Diesem Trend zum Extremen muss ich natürlich auch folgen und beschließe eine Runde Golf zu spielen. Nun gilt das Golfen nicht allen als ausgesprochener Extremsport, manchen noch nicht einmal als Sport, sondern bestenfalls als langatmiger Zeitvertreib der Wohlhabenden. Wer so denkt, hat allerdings noch nie in Kiwiland gegolft und bestimmt nicht in Takaka, einer Hippiesiedlung am Ufer des tasmanischen Meeres.

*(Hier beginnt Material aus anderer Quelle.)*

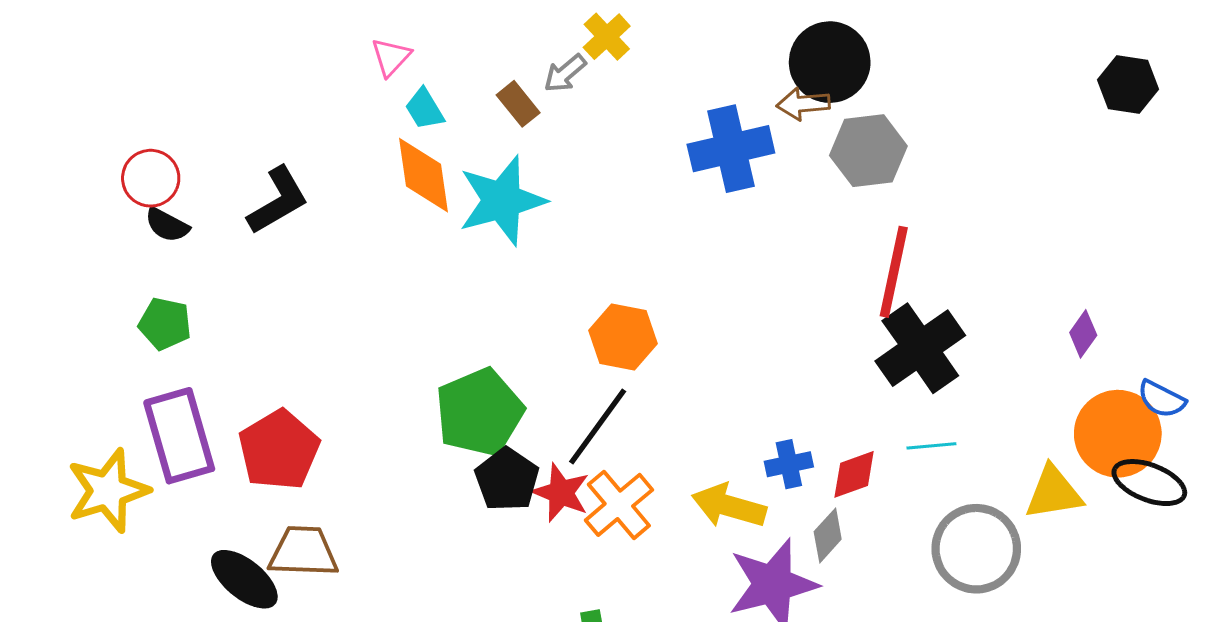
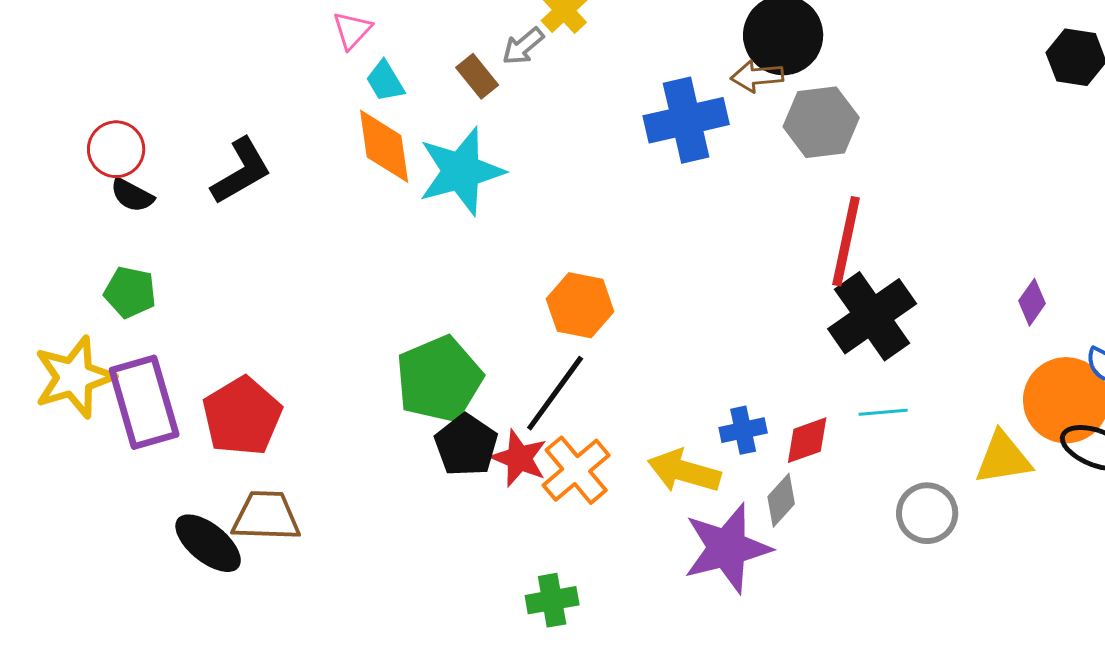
yellow star: (108, 491) -> (74, 377), moved
gray circle: (976, 549) -> (927, 513), size x0.7

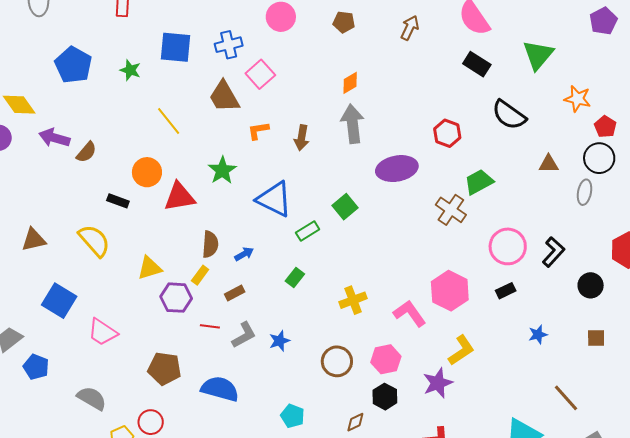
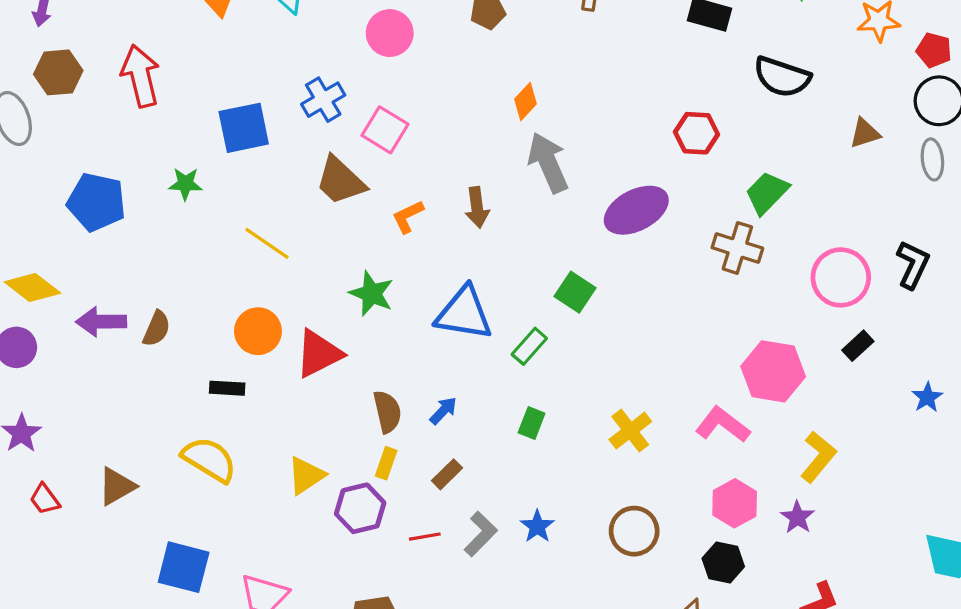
pink hexagon: (386, 359) -> (735, 503), moved
purple star: (438, 383) -> (797, 517), size x0.7

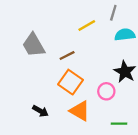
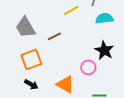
orange square: (71, 82) -> (31, 59), moved, turned 35

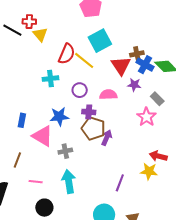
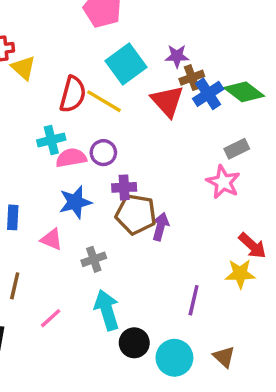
blue cross: (145, 65) -> (208, 94), turned 36
purple star: (134, 85) -> (177, 56), moved
pink semicircle: (108, 95) -> (71, 158), moved
gray rectangle: (157, 99) -> (237, 149), turned -64
pink triangle: (43, 136) -> (52, 239), size x0.6
red arrow: (158, 156) -> (252, 246), turned -144
pink line: (36, 182) -> (51, 318), turned -40
black circle: (44, 208) -> (134, 343), moved

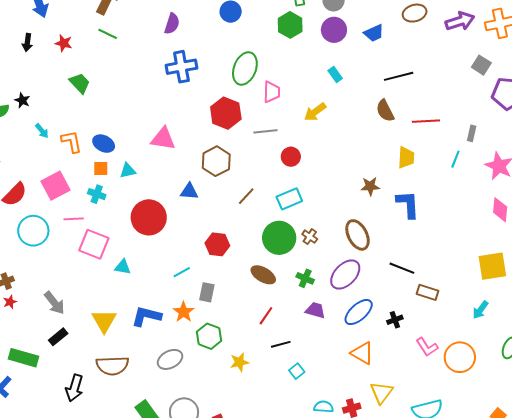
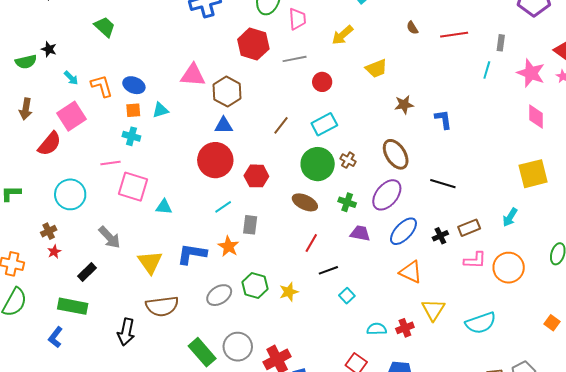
brown semicircle: (385, 111) -> (412, 28), size x0.6
yellow trapezoid: (406, 158) -> (376, 69), moved, turned 70
brown hexagon: (216, 161) -> (227, 92), moved
pink square: (56, 186) -> (72, 116), moved
blue L-shape: (408, 204) -> (443, 119), size x0.7
red circle: (149, 217) -> (215, 160), moved
cyan circle: (33, 231) -> (70, 194), moved
brown rectangle: (427, 292) -> (469, 228), moved, turned -35
gray arrow: (54, 303) -> (109, 237), moved
cyan arrow: (480, 310) -> (510, 217), moved
green hexagon: (209, 336) -> (255, 285), moved
black rectangle: (58, 337) -> (87, 272), moved
pink L-shape: (427, 347) -> (475, 260), turned -50

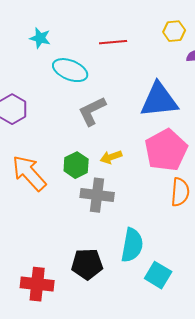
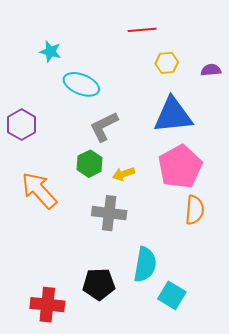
yellow hexagon: (174, 31) -> (167, 63), moved
red line: (113, 42) -> (142, 30), moved
green hexagon: (76, 165) -> (90, 164), moved

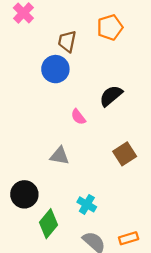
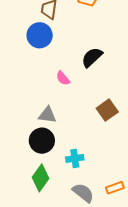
black circle: (24, 194) -> (42, 141), moved
cyan cross: (87, 204) -> (75, 158), turned -36

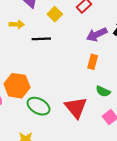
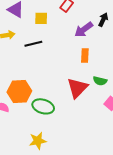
yellow square: (55, 14) -> (41, 18), turned -32
red triangle: (76, 108) -> (77, 88), moved, turned 35

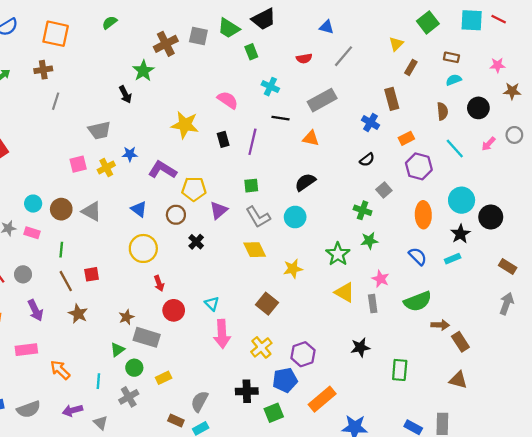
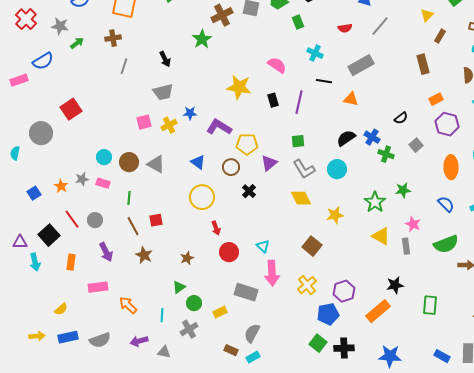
black arrow: (125, 94) -> (165, 59), moved
blue cross: (370, 123) -> (372, 137), moved
green cross: (363, 210) -> (386, 154), moved
gray rectangle: (147, 337) -> (246, 292), moved
black cross: (247, 391) -> (344, 348), moved
orange rectangle: (322, 399) -> (378, 311), moved
green square: (274, 413) -> (318, 343), turned -30
gray triangle: (101, 423) -> (164, 352), turned -32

Als ich am Sonntagnachmittag auf dem Golfareal erscheine, sammelt eine Gruppe dieser Hippies -würdevoll ergraut – gerade am letzten Loch ihre Bälle ein. Mein Glück, denn so kann ich die fünfzehn Dollar Platzgebühr entrichten, die Leihschläger samt Transportkarre sind inklusive. Paul, der ehrenamtliche Platzwart schreibt meinen Namen in die dicke Vereinskladde: „Nur für den Fall dass Du dieses Jahr nochmal spielen willst, dann wirst du besser Mitglied im Golfclub, das kostet fünfundzwanzig im Jahr.“ Großzügig füllt er Golfbälle in meine Golftasche, „Der Wind und das Meer..“ murmelt er dabei, „Na, Du wirst es schon merken“.

Ich frage ob es denn lokale Regeln zu beachten gilt. „Nicht viele“, brummt Paul, „wenn Du ein Schaf triffst, darfst Du den Schlag wiederholen. Aber das ist eigentlich nur wichtig wenn die Tiere dickes Fell haben, da bleiben die Bälle drin hängen. Im Moment sind sie frisch geschoren, dann prallen sie gut ab. Wenn der Ball im Schafdung landet, darfst Du ihn versetzen, aber das ist nur wichtig wenn Du mit anderen spielst. Wirklich wichtig ist, das Du den Strom am Elektrozaun abschaltest bevor Du mit dem Schläger drankommst“. In der Tat ist jedes Grün rund um das Loch mit einem kleinen Weidezaun versehen, der dazu dient die vierbeinigen Gärtner aus diesem sensiblen Bereich fernzuhalten.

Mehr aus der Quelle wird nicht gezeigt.